Abstract Number: OC 74.2
Meeting: ISTH 2021 Congress
Background: Schlafen 14 (SLFN14) has recently been identified as an endoribonuclease responsible for cleaving RNA to regulate and inhibit protein synthesis. Early studies revealed members of the SLFN family are capable of altering lineage commitment during T-cell differentiation by using cell cycle arrest as a means of translational control by RNAse activity. SLFN14 has been previously reported as a novel gene causing an inherited macrothrombocytopenia and bleeding in patients. However, the mechanistic role of this endoribonuclease in haematopoiesis and ultimately cell differentiation remains unknown.
Aims: To uncover potential mechanisms for how SLFN14 and its mutations contribute to macrothrombocytopenia and bleeding in patients.

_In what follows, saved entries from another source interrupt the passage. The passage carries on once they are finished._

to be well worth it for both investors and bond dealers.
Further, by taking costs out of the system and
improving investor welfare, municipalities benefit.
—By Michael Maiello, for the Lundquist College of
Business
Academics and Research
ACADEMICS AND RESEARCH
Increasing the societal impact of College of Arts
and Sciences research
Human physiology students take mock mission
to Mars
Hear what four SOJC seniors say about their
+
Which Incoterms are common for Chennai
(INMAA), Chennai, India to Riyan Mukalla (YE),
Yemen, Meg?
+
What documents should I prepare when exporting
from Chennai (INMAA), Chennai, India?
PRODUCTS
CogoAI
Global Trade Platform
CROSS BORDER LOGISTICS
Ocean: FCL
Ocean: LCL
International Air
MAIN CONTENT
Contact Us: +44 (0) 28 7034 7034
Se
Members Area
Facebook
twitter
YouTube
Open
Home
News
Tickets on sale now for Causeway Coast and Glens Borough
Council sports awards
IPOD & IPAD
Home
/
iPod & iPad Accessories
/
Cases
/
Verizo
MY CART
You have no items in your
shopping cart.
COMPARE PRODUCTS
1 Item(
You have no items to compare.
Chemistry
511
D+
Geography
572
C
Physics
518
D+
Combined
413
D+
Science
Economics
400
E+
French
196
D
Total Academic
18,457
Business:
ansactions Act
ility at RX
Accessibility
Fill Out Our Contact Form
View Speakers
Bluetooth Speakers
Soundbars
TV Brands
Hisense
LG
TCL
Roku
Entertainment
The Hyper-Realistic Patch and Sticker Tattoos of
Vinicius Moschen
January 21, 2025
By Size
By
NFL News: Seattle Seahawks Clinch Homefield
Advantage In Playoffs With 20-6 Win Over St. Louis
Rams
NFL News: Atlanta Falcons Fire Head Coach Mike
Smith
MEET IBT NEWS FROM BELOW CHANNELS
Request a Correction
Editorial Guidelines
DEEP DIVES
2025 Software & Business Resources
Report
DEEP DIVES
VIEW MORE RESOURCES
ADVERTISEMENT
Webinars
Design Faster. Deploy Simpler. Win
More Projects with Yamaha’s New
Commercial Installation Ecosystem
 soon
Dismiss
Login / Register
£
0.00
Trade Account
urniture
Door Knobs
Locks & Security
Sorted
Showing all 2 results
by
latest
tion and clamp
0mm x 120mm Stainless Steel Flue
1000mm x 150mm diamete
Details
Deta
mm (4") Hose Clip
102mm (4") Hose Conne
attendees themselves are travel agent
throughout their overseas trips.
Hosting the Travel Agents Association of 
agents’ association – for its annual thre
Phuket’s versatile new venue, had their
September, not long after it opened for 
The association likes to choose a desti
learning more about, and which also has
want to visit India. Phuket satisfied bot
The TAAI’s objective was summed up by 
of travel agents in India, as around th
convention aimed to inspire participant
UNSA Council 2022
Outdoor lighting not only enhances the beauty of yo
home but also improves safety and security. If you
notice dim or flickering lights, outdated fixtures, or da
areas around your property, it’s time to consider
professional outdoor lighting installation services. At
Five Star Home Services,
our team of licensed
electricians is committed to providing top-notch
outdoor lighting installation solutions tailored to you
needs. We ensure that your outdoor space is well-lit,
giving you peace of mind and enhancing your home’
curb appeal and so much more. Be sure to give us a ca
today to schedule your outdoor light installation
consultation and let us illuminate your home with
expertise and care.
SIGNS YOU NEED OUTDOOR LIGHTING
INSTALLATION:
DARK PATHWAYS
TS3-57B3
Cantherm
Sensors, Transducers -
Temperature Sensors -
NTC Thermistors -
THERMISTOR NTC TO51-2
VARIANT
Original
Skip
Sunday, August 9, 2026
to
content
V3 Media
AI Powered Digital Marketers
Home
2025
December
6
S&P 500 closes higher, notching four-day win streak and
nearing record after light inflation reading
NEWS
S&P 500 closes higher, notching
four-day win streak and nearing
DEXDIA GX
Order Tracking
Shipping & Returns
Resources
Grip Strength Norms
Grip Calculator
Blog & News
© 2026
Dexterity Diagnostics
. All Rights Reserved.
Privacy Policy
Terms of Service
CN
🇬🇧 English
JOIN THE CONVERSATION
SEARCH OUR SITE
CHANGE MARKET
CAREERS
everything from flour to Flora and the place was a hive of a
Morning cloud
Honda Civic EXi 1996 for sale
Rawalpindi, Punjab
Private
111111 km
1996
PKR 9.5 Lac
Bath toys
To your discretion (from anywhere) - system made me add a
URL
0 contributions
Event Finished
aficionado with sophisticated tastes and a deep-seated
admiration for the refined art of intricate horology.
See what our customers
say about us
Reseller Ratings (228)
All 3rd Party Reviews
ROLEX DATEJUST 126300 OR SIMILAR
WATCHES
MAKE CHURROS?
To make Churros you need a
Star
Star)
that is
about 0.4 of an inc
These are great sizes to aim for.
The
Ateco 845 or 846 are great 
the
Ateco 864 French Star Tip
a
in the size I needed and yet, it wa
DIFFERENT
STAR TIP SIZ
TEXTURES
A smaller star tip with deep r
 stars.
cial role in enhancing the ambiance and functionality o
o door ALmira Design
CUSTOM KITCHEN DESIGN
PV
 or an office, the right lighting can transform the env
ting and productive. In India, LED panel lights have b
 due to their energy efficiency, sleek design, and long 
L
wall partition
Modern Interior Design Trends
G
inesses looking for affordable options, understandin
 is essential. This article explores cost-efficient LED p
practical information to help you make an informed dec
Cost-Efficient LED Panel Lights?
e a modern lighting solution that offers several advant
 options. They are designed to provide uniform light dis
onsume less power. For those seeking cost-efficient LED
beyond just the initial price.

Methods: We generated a CRISPR knock-in mouse model of SLFN14 K208N, homologous to the K219N mutation observed in our previous patient studies. Gross haematological analysis, in vitro and in vivo studies of platelet and erythrocyte function, as well as analysis of spleen and bone marrow progenitors were used to decipher differences in haematopoiesis between CRISPR knock-in and wild-type mice.
Results: Homozygous mice for the K208N mutation do not survive to weaning age due to severe anaemia. Heterozygotes exhibit microcytic erythrocytosis, haemolytic anaemia, splenomegaly and abnormal thrombus formation examined by intravital microscopy although in vitro platelet function and morphology remain unchanged. Differences are observed in erythroid progenitors in the spleens and bone marrow of these mice, indicative of an upregulation of erythropoiesis. RT-PCR of transcription factor GATA1 in SLFN14 K208N mice revealed significant reduction in GATA1 mRNA from whole bone marrow suggestive of SLFN14 endoribonuclease activity in haematopoiesis.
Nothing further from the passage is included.